The OCL specification is defined by the OMG. It originally evolved as part of UML where it is used for the detailed mathematical aspects that are not appropriate for graphical exposition. OCL 2.0 was split off from UML 2.0 in recognition of its greater utility.
Within the OMG context, OCL has been re-used as the foundation for the MOFM2T(Model to Text) Model-to-Text transformation language and the QVT Model-to-Model transformation language. Eclipse implementations of these are available as the Acceleo and QVT Operational projects.

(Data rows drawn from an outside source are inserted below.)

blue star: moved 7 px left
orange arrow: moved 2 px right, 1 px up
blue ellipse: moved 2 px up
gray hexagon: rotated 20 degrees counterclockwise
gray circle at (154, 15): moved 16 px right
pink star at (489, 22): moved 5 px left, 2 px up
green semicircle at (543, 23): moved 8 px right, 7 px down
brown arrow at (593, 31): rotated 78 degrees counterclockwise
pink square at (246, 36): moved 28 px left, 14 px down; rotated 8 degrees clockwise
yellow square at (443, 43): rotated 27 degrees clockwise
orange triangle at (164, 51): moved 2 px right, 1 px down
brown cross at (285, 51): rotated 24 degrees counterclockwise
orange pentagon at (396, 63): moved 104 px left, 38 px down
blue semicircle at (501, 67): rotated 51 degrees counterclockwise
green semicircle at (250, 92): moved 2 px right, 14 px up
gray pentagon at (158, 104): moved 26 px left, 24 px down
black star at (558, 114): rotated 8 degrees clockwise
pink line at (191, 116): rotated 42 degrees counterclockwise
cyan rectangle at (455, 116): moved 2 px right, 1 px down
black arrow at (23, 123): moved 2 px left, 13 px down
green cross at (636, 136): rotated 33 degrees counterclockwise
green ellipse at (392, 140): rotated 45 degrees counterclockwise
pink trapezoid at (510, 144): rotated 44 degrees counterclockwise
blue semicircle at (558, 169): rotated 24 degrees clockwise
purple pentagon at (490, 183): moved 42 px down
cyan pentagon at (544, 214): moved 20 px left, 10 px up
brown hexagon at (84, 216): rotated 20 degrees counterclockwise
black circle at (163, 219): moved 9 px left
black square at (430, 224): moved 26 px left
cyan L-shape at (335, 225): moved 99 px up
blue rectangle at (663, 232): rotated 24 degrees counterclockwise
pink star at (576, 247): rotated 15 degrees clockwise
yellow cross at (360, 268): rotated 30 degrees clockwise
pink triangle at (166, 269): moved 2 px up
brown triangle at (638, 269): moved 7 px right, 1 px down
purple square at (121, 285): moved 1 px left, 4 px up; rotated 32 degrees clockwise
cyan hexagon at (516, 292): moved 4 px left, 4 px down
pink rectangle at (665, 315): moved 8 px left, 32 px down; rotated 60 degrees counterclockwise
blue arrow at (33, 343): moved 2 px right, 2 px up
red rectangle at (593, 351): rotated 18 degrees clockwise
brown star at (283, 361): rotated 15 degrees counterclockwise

Eclipse OCL is an implementation of the OCL specification for use in conjunction with EMF and in particular Ecore and UML2 meta-models. As the behavioral extension for EMF, Eclipse OCL can be used wherever EMF can.
As a specification language, OCL is frequently used when the behavior of models is formally specified.
The use of OCL as an execution language has been hindered by the quality of tool support. Beyond the research domain, many usages have been proprietary. One advanced proprietary usage at SAP has been contributed to Eclipse OCL and is available as the Impact Analyzer. This supports strategic planning of run-time notifications so that derived model properties can be updated efficiently in response to a change to a model. Thousand-fold speed improvements are achievable on large models using OCL rather than Java because OCL has a formal model-based semantics that is amenable to analysis.
The use of OCL in general is eased by the provision of good editors exploiting Xtext to provide comprehensive semantic feedback in a familiar editing style.
The use of OCL for execution is enhanced by providing direct Java code generation for OCL embedded in models. This should alleviate many of the performance concerns for interpreted execution of embedded OCL.
Debugging of OCL execution is now possible using the OCL debugger and the OCL Console can be used for OCL experimentation.